What is the solution?
Publish status updates to the public.
With a few clicks, you can profit from making specific status updates public. To check your privacy settings, go to the link at the top of your Facebook page.
Once there, on the left side of the screen, click the “Followers” icon.
Then, under Follower Settings, select “switch on follow” from the drop-down menu.
This will allow you to create public updates and allow others to “follow” your public updates.
After you’ve set this up, you’ll be able to choose whether or not to make a post “public” every time you post on Facebook.
Create public postings comparable to what you’d share on LinkedIn or any other social media platform: include industry news and information, as well as opinions on what’s new in your sector.
When you do, you’ll be adding another searchable series of postings to your digital footprint, making it more likely for others looking for someone with your abilities to find you.

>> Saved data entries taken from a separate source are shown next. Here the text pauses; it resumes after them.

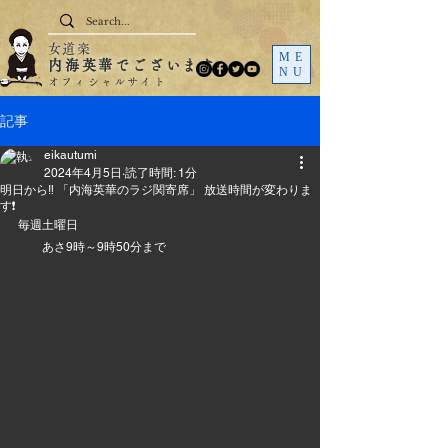
女道楽
ME
内海英華でございます
NU
オフィシャルサイト
記事
eikautumi
2024年4月5日
読了時間: 1分
明日から‼️ 「内海英華のラジ関寄席」 放送時間が変わりま
す❗
毎週土曜日　
　　あさ9時～9時50分まで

Using Twitter in your job search
Twitter, like LinkedIn and Facebook, is an excellent way to demonstrate your expertise. You may broaden your network and ensure that people are aware of your knowledge by using it to post updates and interact with others online by including their Twitter handles in your postings.
One thing you might not realize is that following Twitter accounts from professional groups and conferences might help you keep up with what’s new in your sector.
Even if you are unable to attend a professional event hosted by an organization, attendees will likely “live tweet” the proceedings.
Look online to see whether a hashtag (a term that includes a # sign) has been created to help you identify tweets from the conference.
Follow that hashtag on Twitter and benefit from what your peers have to say.
Using Instagram in your job search
You can also utilize Instagram to help you find work.
Create a professional profile first, then upload professional content to it. Make a tale about a big win you recently had or share photos of a project you did.
To find companies and employment, look for popular hashtags.
#remotework #jobs #jobsearch
However, don’t limit your hashtag search to generic terms. Try using hashtags that are particular to your field. If you’re a virtual assistant, for example, lookup:
You never know what positions or jobs you’ll come upon.